Leaving out the pictures, output each record exactly as it stands.

EXERCISE MATERIALS START

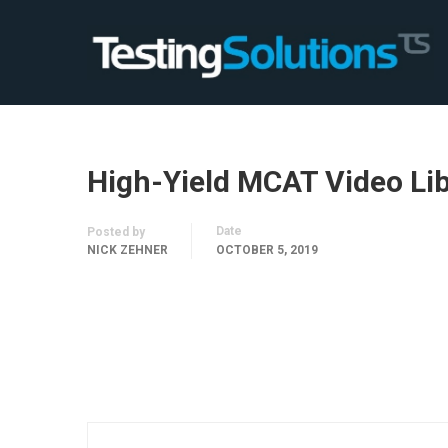
High-Yield MCAT Video Li
Date
Posted by
NICK ZEHNER
OCTOBER 5, 2019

EXERCISE MATERIALS END

SOLVED EXERCISE:
High-Yield MCAT Video Li
Date
Posted by
NICK ZEHNER
OCTOBER 5, 2019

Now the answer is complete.